## Information shown
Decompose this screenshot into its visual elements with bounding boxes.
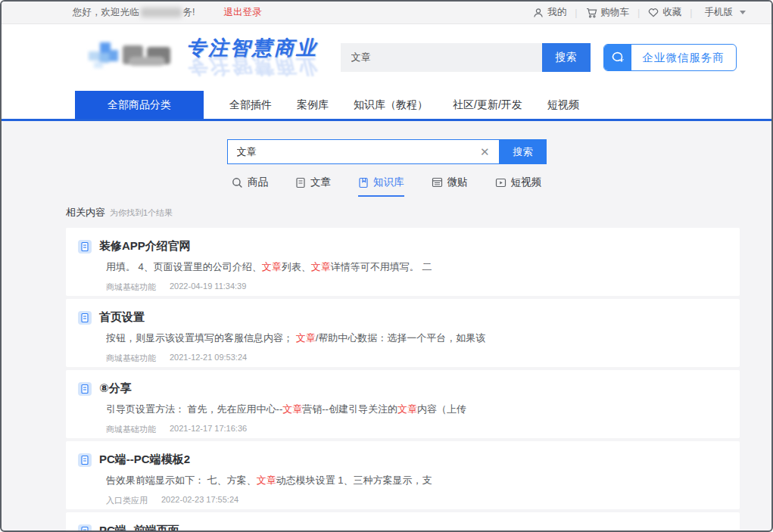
document-icon — [78, 240, 92, 254]
header-search-button[interactable]: 搜索 — [542, 43, 591, 72]
result-time: 2022-02-23 17:55:24 — [161, 495, 238, 506]
greeting-suffix: 务! — [183, 6, 195, 19]
site-header: 专注智慧商业 专注智慧商业 搜索 企业微信服务商 — [2, 24, 771, 91]
nav-links: 全部插件案例库知识库（教程）社区/更新/开发短视频 — [229, 91, 579, 119]
content-search-button[interactable]: 搜索 — [500, 139, 547, 164]
main-nav: 全部商品分类 全部插件案例库知识库（教程）社区/更新/开发短视频 — [2, 91, 771, 119]
result-item[interactable]: PC端--前端页面 — [66, 512, 740, 532]
slogan-text: 专注智慧商业 — [186, 35, 318, 61]
topbar-link-手机版[interactable]: 手机版 — [701, 6, 747, 19]
document-icon — [78, 311, 92, 325]
nav-link-知识库（教程）[interactable]: 知识库（教程） — [354, 98, 428, 112]
result-category: 商城基础功能 — [106, 353, 156, 364]
greeting: 您好，欢迎光临 务! 退出登录 — [73, 6, 261, 19]
result-title[interactable]: PC端--PC端模板2 — [99, 453, 190, 467]
content-search-box: ✕ — [227, 139, 500, 164]
results-count: 为你找到1个结果 — [110, 208, 173, 217]
logout-link[interactable]: 退出登录 — [223, 6, 261, 19]
result-time: 2021-12-17 17:16:36 — [170, 424, 247, 435]
result-meta: 入口类应用 2022-02-23 17:55:24 — [106, 495, 725, 506]
topbar-links: 我的 | 购物车 | 收藏 | 手机版 — [533, 6, 746, 19]
topbar-link-购物车[interactable]: 购物车 — [586, 6, 630, 19]
result-snippet: 按钮，则显示该设置填写的客服信息内容； 文章/帮助中心数据：选择一个平台，如果该 — [106, 331, 725, 345]
result-category: 商城基础功能 — [106, 424, 156, 435]
content-area: ✕ 搜索 商品 文章 知识库 微贴 短视频 相关内容为你找到1个结果 — [2, 121, 771, 532]
result-title[interactable]: PC端--前端页面 — [99, 524, 179, 532]
tab-文章[interactable]: 文章 — [295, 176, 331, 197]
article-icon — [295, 177, 306, 188]
result-type-tabs: 商品 文章 知识库 微贴 短视频 — [2, 176, 771, 197]
wechat-service-button[interactable]: 企业微信服务商 — [603, 44, 737, 71]
result-title[interactable]: 首页设置 — [99, 310, 145, 325]
separator: | — [575, 8, 577, 18]
document-icon — [78, 453, 92, 467]
result-item[interactable]: 装修APP介绍官网 用填。 4、页面设置里的公司介绍、文章列表、文章详情等可不用… — [66, 228, 740, 296]
result-meta: 商城基础功能 2022-04-19 11:34:39 — [106, 282, 725, 293]
search-icon — [232, 177, 243, 188]
clear-search-icon[interactable]: ✕ — [478, 145, 491, 159]
result-item[interactable]: ⑧分享 引导页设置方法： 首先，先在应用中心--文章营销--创建引导关注的文章内… — [66, 370, 740, 438]
result-meta: 商城基础功能 2021-12-17 17:16:36 — [106, 424, 725, 435]
topbar-link-收藏[interactable]: 收藏 — [648, 6, 681, 19]
browser-page: 您好，欢迎光临 务! 退出登录 我的 | 购物车 | 收藏 | 手机版 — [0, 0, 773, 532]
separator: | — [690, 8, 692, 18]
video-icon — [495, 178, 507, 188]
result-snippet: 引导页设置方法： 首先，先在应用中心--文章营销--创建引导关注的文章内容（上传 — [106, 403, 725, 416]
tab-知识库[interactable]: 知识库 — [358, 176, 404, 197]
result-category: 商城基础功能 — [106, 282, 156, 293]
results-header-label: 相关内容 — [66, 207, 105, 218]
slogan: 专注智慧商业 专注智慧商业 — [186, 35, 318, 80]
caret-down-icon — [740, 11, 746, 14]
tab-商品[interactable]: 商品 — [232, 176, 268, 197]
tab-短视频[interactable]: 短视频 — [495, 176, 542, 197]
document-icon — [78, 382, 92, 396]
document-icon — [78, 524, 92, 532]
result-title[interactable]: 装修APP介绍官网 — [99, 239, 191, 254]
nav-link-社区/更新/开发[interactable]: 社区/更新/开发 — [453, 98, 522, 112]
result-time: 2021-12-21 09:53:24 — [170, 353, 247, 364]
post-icon — [432, 177, 443, 188]
top-utility-bar: 您好，欢迎光临 务! 退出登录 我的 | 购物车 | 收藏 | 手机版 — [2, 2, 771, 24]
greeting-prefix: 您好，欢迎光临 — [73, 6, 139, 19]
tab-微贴[interactable]: 微贴 — [432, 176, 468, 197]
result-time: 2022-04-19 11:34:39 — [170, 282, 246, 293]
results-list: 装修APP介绍官网 用填。 4、页面设置里的公司介绍、文章列表、文章详情等可不用… — [66, 228, 740, 532]
result-category: 入口类应用 — [106, 495, 148, 506]
all-categories-button[interactable]: 全部商品分类 — [75, 91, 204, 119]
site-logo[interactable] — [86, 39, 176, 76]
separator: | — [637, 8, 640, 18]
content-search-row: ✕ 搜索 — [2, 139, 771, 164]
content-search-input[interactable] — [237, 146, 478, 157]
nav-link-短视频[interactable]: 短视频 — [547, 98, 579, 112]
result-snippet: 用填。 4、页面设置里的公司介绍、文章列表、文章详情等可不用填写。 二 — [106, 260, 725, 274]
result-meta: 商城基础功能 2021-12-21 09:53:24 — [106, 353, 725, 364]
censored-username — [141, 8, 182, 17]
wechat-work-icon — [604, 44, 631, 71]
result-snippet: 告效果前端显示如下： 七、方案、文章动态模块设置 1、三种方案显示，支 — [106, 474, 725, 487]
knowledge-icon — [358, 177, 369, 188]
results-header: 相关内容为你找到1个结果 — [66, 206, 740, 219]
wechat-service-label: 企业微信服务商 — [631, 51, 737, 65]
nav-link-案例库[interactable]: 案例库 — [297, 98, 329, 112]
result-item[interactable]: 首页设置 按钮，则显示该设置填写的客服信息内容； 文章/帮助中心数据：选择一个平… — [66, 299, 740, 367]
topbar-link-我的[interactable]: 我的 — [533, 6, 566, 19]
result-title[interactable]: ⑧分享 — [99, 381, 132, 396]
result-item[interactable]: PC端--PC端模板2 告效果前端显示如下： 七、方案、文章动态模块设置 1、三… — [66, 441, 740, 509]
user-icon — [533, 8, 544, 18]
results-section: 相关内容为你找到1个结果 装修APP介绍官网 用填。 4、页面设置里的公司介绍、… — [66, 206, 740, 532]
cart-icon — [586, 8, 597, 18]
nav-link-全部插件[interactable]: 全部插件 — [229, 98, 272, 112]
heart-icon — [648, 8, 659, 17]
header-search-input[interactable] — [341, 43, 542, 72]
header-search: 搜索 — [341, 43, 591, 72]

## What to do
State the number of lines in the entries above that contain the word "snippet", and nothing more.

## Solution for this problem
4